Transcribed page contents
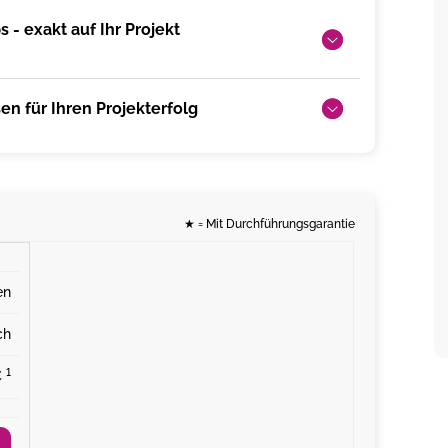
 - exakt auf Ihr Projekt
n für Ihren Projekterfolg
★
= Mit Durchführungsgarantie
en
ch
¹
€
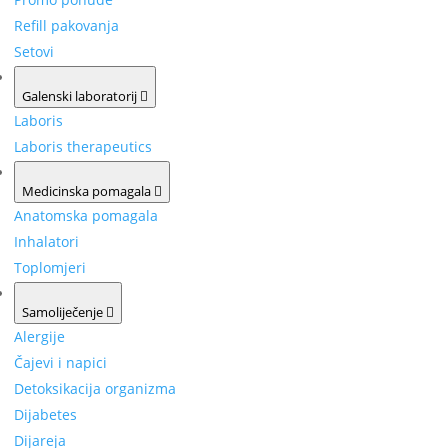
Refill pakovanja
Setovi
Galenski laboratorij
Laboris
Laboris therapeutics
Medicinska pomagala
Anatomska pomagala
Inhalatori
Toplomjeri
Samoliječenje
Alergije
Čajevi i napici
Detoksikacija organizma
Dijabetes
Dijareja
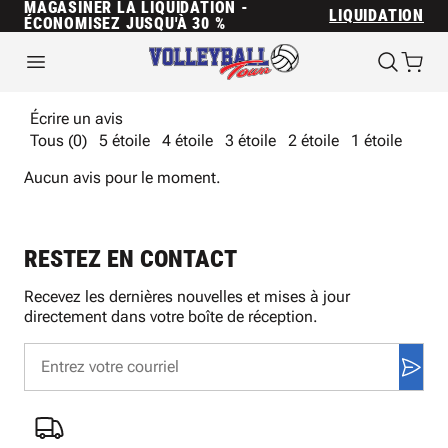
MAGASINER LA LIQUIDATION -
LIQUIDATION
ÉCONOMISEZ JUSQU'À 30 %
Écrire un avis
Tous (0)
5 étoile
4 étoile
3 étoile
2 étoile
1 étoile
Aucun avis pour le moment.
RESTEZ EN CONTACT
Recevez les dernières nouvelles et mises à jour
directement dans votre boîte de réception.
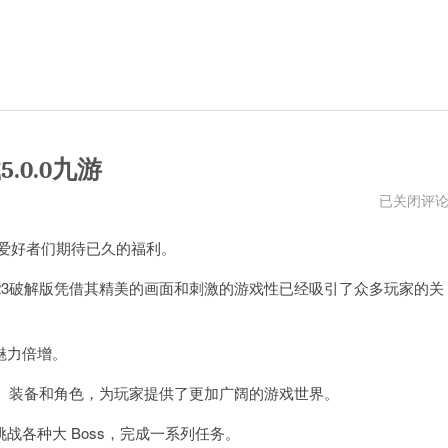
.0.0九游
元
已关闭评
气
骑
戏爱好者们期待已久的福利。
士
2023
破
3破解版凭借其精美的画面和刺激的游戏性已经吸引了众多玩家的关
解
版
全
无
魅力倍增。
限
下
载
卡、装备和角色，为玩家提供了更加广阔的游戏世界。
5.0.0
九
各种大 Boss，完成一系列任务。
游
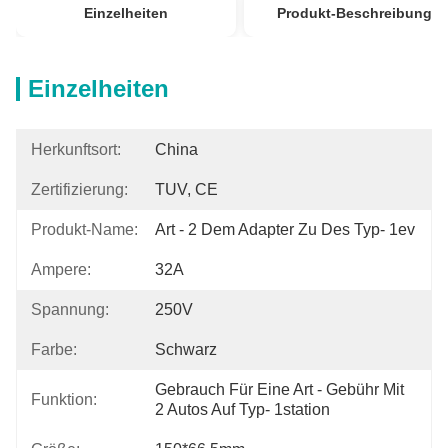
Einzelheiten
Produkt-Beschreibung
Einzelheiten
Herkunftsort:
China
Zertifizierung:
TUV, CE
Produkt-Name:
Art - 2 Dem Adapter Zu Des Typ- 1ev
Ampere:
32A
Spannung:
250V
Farbe:
Schwarz
Gebrauch Für Eine Art - Gebühr Mit 
Funktion:
2 Autos Auf Typ- 1station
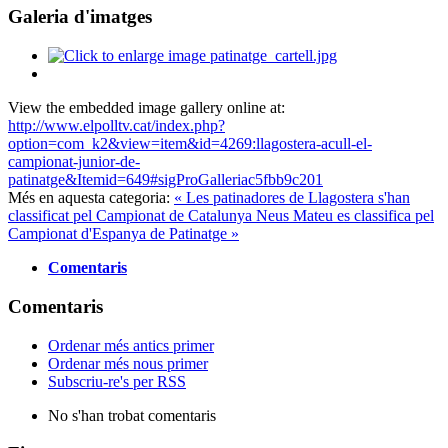
Galeria d'imatges
View the embedded image gallery online at:
http://www.elpolltv.cat/index.php?
option=com_k2&view=item&id=4269:llagostera-acull-el-
campionat-junior-de-
patinatge&Itemid=649#sigProGalleriac5fbb9c201
Més en aquesta categoria:
« Les patinadores de Llagostera s'han
classificat pel Campionat de Catalunya
Neus Mateu es classifica pel
Campionat d'Espanya de Patinatge »
Comentaris
Comentaris
Ordenar més antics primer
Ordenar més nous primer
Subscriu-re's per RSS
No s'han trobat comentaris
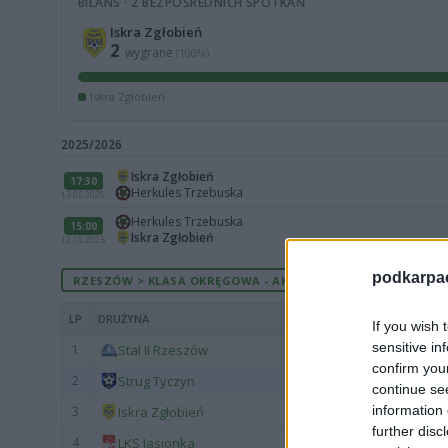
BILANS · 2 BEZPOŚREDNICH SPOTKAŃ
Iskra Zgłobień
2
wygrane
(100%)
Iskra Zgłobień
2025/2026
Iskra Zgłobień
17:30
Herkules Trzebuska
13.05.2026
Herkules Trzebuska
15:00
Iskra Zgłobień
12.10.2025
podkarpaci
RZESZÓW > KLASA OKRĘGOWA - AKTUALNA TABELA
LP
DRUŻYNA
If you wish 
sensitive in
1
Stal II Rzeszów
confirm you
2
Strug Tyczyn
continue se
information 
3
Iskra Zgłobień
further disc
4
LKS Jasionka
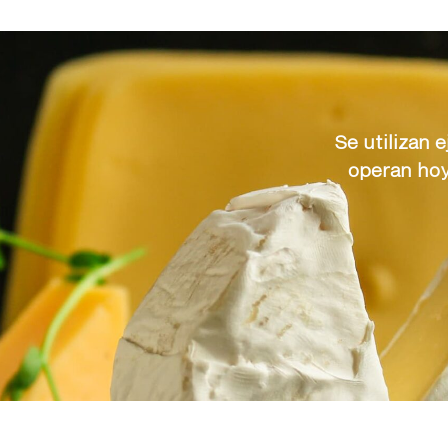
Se utilizan
operan hoy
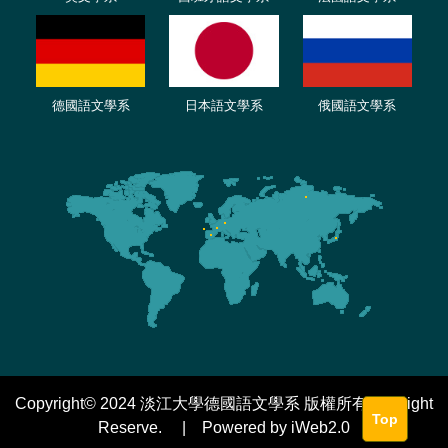
德國語文學系
日本語文學系
俄國語文學系
Copyright© 2024 淡江大學德國語文學系 版權所有 All Right
Top
Reserve. | Powered by iWeb2.0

- [TASK]
All lines in the records above that contain "étoile" are to be reported.

- [TASK OUTPUT]
5 étoile
4 étoile
3 étoile
2 étoile
1 étoile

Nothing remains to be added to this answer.